International Monetary Fund identifies significant systemic threat from Non-Banking Financial Companies (NBFCs) due to their involvement in the power sector
The International Monetary Fund (IMF) has identified major systemic risks in Non-Banking Financial Companies (NBFCs) in India, particularly in the power sector. The risks associated with the largest NBFC, the Power Finance Corporation (PFC), which plays a leading role in the energy transition and net-zero initiatives, require assessment through additional regulatory measures.
The IMF has recommended several measures to address these risks. Enhanced data and tools for systemwide and contagion risk analysis are essential, as is the implementation of broader macroprudential policy. The IMF also suggests aligning the regulations of state-owned NBFCs with those of the private sector, due to their current exemption from large exposure limits.
One of the key recommendations is giving the Insurance Regulatory and Development Authority of India (IRDAI) legal powers for starting group supervision. This will help in better monitoring and managing the risks associated with NBFCs. The central bank should also have tools more suited for systemic liquidity events among NBFIs and markets, and be prepared to expand crisis-time liquidity policy options.
The IMF is concerned about the concentrated exposures of NBFCs, particularly to the power sector, which could lead to systemic issues. As of March 2023, Indian state-sector discoms had accumulated Rs 6.76 lakh crore worth of losses and Rs 6.61 lakh crore worth of debt, exacerbating the vulnerabilities in the power sector.
In FY2023, exposures of the top 50 government-owned NBFCs, totalling Rs7.8 lakh crore, accounted for 40% of the total corporate credit in the NBFC sector and are all linked to the power industry. The Reserve Bank of India (RBI) has expressed concern over the growing exposure of banks to NBFCs, but did not specify the potential risks or consequences of this high exposure to the power sector.

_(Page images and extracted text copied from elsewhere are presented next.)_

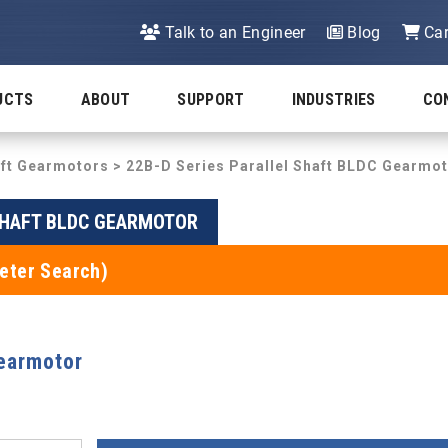
Talk to an Engineer
Blog
Car
UCTS
ABOUT
SUPPORT
INDUSTRIES
CO
aft Gearmotors
>
22B-D Series Parallel Shaft BLDC Gearmo
 SHAFT BLDC GEARMOTOR
eter Search)
Gearmotor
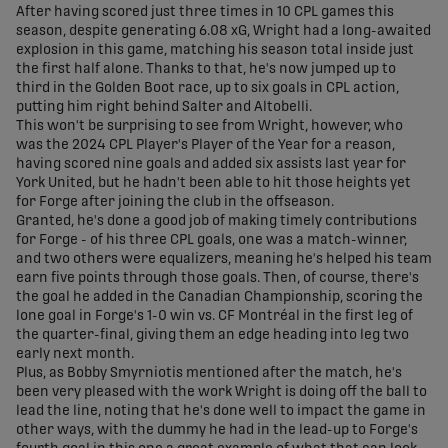
After having scored just three times in 10 CPL games this
season, despite generating 6.08 xG, Wright had a long-awaited
explosion in this game, matching his season total inside just
the first half alone. Thanks to that, he's now jumped up to
third in the Golden Boot race, up to six goals in CPL action,
putting him right behind Salter and Altobelli.
This won't be surprising to see from Wright, however, who
was the 2024 CPL Player's Player of the Year for a reason,
having scored nine goals and added six assists last year for
York United, but he hadn't been able to hit those heights yet
for Forge after joining the club in the offseason.
Granted, he's done a good job of making timely contributions
for Forge - of his three CPL goals, one was a match-winner,
and two others were equalizers, meaning he's helped his team
earn five points through those goals. Then, of course, there's
the goal he added in the Canadian Championship, scoring the
lone goal in Forge's 1-0 win vs. CF Montréal in the first leg of
the quarter-final, giving them an edge heading into leg two
early next month.
Plus, as Bobby Smyrniotis mentioned after the match, he's
been very pleased with the work Wright is doing off the ball to
lead the line, noting that he's done well to impact the game in
other ways, with the dummy he had in the lead-up to Forge's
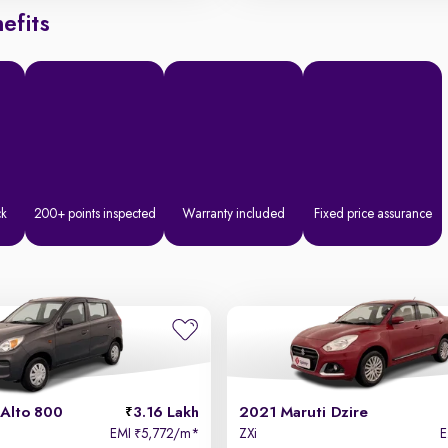
efits
ck
200+ points inspected
Warranty included
Fixed price assurance
 Alto 800
3.16 Lakh
2021 Maruti Dzire
EMI
5,772/m
*
ZXi
₹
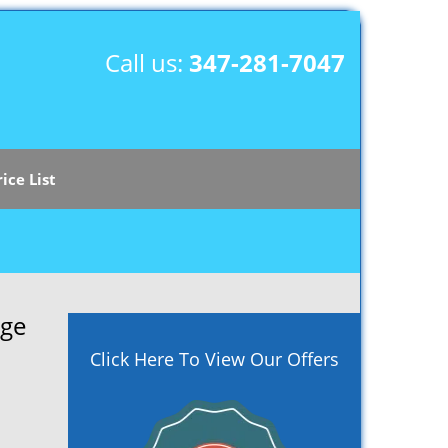
Call us:
347-281-7047
rice List
age
Click Here To View Our Offers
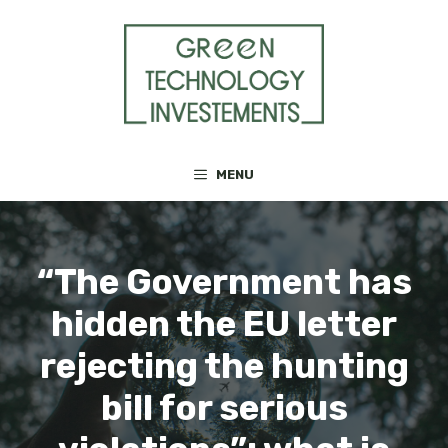
Skip
to
content
MENU
“The Government has
hidden the EU letter
rejecting the hunting
bill for serious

The IMF also emphasizes the need for finalizing and enacting the resolution legislation aligned with international standards. A comprehensive resolution regime is crucial in addressing the systemic risks associated with NBFCs. The power sector in India continues to show structural vulnerabilities, exacerbated by transition risks from climate change, making it imperative to address these issues promptly.